How do I write a bash alias/function to grep all files in all subdirectories for a string? - bash

I've been using the following command to grep for a string in all the python source files in and below my current directory:
find . -name '*.py' -exec grep -nHr <string> {} \;
I'd like to simplify things so that I can just type something like
findpy <string>
And get the exact same result. Aliases don't seem sufficient since they only do a string expansion, and the argument I need to specify is not the last argument. It sounds like functions are suitable for the task, so I have several questions:
How do I write it?
Where do I put it?

If you don't want to create an entire script for this, you can do it with just a shell function:
findpy() { find . -name '*.py' -exec grep -nHr "$1" {} \; ; }
...but then you may have to define it in both ~/.bashrc and ~/.bash_profile, so it gets defined for both login and interactive shells (see the INVOCATION section of bash's man page).

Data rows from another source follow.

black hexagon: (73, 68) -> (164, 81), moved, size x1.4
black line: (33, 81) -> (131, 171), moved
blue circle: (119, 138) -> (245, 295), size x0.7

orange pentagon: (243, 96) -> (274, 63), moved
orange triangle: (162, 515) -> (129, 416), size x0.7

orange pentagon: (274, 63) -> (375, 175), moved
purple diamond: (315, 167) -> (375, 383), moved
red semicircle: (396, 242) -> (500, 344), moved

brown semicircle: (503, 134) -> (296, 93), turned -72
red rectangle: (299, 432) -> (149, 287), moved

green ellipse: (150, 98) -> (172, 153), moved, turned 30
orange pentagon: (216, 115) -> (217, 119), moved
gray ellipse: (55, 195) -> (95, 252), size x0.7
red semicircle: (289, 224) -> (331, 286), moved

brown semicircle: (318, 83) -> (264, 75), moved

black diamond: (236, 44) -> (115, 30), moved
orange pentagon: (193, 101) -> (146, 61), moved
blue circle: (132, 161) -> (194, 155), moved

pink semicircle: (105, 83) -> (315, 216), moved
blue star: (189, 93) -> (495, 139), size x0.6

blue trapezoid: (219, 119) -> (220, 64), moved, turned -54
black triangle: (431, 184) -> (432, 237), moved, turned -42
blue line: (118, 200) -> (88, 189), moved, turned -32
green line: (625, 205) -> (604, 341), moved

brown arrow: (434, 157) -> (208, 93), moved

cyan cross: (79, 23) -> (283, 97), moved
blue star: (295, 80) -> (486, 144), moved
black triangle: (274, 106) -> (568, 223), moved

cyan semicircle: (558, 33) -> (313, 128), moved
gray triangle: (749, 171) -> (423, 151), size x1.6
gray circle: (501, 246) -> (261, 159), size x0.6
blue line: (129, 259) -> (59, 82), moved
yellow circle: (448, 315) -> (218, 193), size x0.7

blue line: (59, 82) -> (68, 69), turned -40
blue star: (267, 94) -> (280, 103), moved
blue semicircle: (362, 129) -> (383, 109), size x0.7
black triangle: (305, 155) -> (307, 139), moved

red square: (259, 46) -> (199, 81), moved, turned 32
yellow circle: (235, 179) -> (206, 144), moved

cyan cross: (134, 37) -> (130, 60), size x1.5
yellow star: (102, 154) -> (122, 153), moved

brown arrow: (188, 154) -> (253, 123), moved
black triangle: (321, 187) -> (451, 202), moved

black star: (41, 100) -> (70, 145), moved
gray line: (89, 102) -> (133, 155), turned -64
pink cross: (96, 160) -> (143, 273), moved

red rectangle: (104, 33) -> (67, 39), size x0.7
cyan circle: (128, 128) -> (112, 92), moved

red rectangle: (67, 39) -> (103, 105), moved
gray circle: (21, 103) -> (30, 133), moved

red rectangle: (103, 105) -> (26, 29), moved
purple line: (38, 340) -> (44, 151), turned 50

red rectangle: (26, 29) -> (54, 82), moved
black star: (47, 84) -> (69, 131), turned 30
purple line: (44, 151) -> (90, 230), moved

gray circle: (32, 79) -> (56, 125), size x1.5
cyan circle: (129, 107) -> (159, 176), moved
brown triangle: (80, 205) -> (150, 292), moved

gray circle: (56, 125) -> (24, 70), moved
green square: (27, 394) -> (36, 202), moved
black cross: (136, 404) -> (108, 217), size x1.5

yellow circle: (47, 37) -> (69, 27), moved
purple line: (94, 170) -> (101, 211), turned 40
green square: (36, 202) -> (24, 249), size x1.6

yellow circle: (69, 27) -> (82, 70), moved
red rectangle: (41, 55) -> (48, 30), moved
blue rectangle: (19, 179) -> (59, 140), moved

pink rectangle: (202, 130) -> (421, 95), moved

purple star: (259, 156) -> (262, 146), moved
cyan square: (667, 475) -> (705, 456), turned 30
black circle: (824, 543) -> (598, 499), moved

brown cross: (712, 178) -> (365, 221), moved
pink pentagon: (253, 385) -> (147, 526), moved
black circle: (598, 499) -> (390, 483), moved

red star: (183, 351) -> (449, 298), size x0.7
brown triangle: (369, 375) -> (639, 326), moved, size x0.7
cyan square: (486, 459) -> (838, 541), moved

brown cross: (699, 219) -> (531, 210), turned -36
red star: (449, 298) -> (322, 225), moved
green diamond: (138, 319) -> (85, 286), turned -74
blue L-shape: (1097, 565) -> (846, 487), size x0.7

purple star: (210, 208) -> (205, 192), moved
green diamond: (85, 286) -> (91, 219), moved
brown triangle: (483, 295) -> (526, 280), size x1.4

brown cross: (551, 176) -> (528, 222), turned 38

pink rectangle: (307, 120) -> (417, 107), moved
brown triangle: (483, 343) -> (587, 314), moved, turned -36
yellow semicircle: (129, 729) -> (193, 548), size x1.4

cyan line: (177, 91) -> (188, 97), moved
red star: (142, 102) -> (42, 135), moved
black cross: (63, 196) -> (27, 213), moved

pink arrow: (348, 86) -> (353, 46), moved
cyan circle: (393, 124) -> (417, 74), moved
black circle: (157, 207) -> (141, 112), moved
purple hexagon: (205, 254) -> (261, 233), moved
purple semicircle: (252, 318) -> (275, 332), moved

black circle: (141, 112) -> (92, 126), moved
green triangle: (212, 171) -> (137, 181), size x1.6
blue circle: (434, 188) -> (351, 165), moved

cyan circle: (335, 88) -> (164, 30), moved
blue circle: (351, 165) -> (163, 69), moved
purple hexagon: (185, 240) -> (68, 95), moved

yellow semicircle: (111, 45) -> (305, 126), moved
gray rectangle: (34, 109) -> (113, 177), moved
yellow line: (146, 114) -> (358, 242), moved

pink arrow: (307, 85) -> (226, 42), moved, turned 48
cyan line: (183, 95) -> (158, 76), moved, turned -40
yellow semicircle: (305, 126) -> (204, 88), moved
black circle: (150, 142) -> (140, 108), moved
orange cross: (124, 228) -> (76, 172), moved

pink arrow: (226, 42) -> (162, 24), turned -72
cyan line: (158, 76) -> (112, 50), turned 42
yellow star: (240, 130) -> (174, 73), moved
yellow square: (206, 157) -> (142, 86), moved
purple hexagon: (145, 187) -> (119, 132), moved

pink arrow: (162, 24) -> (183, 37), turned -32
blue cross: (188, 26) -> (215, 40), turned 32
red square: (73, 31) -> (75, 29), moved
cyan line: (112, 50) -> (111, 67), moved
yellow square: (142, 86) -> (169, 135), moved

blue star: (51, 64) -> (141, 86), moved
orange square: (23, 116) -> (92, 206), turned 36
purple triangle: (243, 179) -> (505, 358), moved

All the "find ... -exec" solutions above are OK in the sense that they work, but they are horribly inefficient and will be extremely slow for large trees. The reason is that they launch a new process for every single *.py file. Instead, use xargs(1), and run grep only on files (not directories):
#! /bin/sh
find . -name \*.py -type f | xargs grep -nHr "$1"
For example:
$ time sh -c 'find . -name \*.cpp -type f -exec grep foo {} \; >/dev/null'
real 0m3.747s
$ time sh -c 'find . -name \*.cpp -type f | xargs grep foo >/dev/null'
real 0m0.278s

On a side note, you should take a look at Ack for what you are doing. It is designed as a replacement for Grep written in Perl. Filtering files based on the target language or ignoring .svn directories and the like.
Example (snippet from Trac source):
$ ack --python foo ./mysource
ticket/tests/wikisyntax.py
139:milestone:foo
144:<a class="missing milestone" href="/milestone/foo" rel="nofollow">milestone:foo</a>
ticket/tests/conversion.py
34: ticket['foo'] = 'This is a custom field'
ticket/query.py
239: count_sql = 'SELECT COUNT(*) FROM (' + sql + ') AS foo'

I wanted something similar, and the answer by Idelic reminded of one of the nice features of xargs: that it puts the command at the end. You see, my problem was that I wanted to write a shell alias that would "accept parameters" (really, that it would expand in such a way to allow me to pass parameter so grep).
Here's what I added to my bash_aliases:
alias findpy="find . -type f -name '*.py' | xargs grep"
This way, I could write findpy WORD or findpy -e REGEX or findpy -il WORD - the point being that could use any grep command-line option.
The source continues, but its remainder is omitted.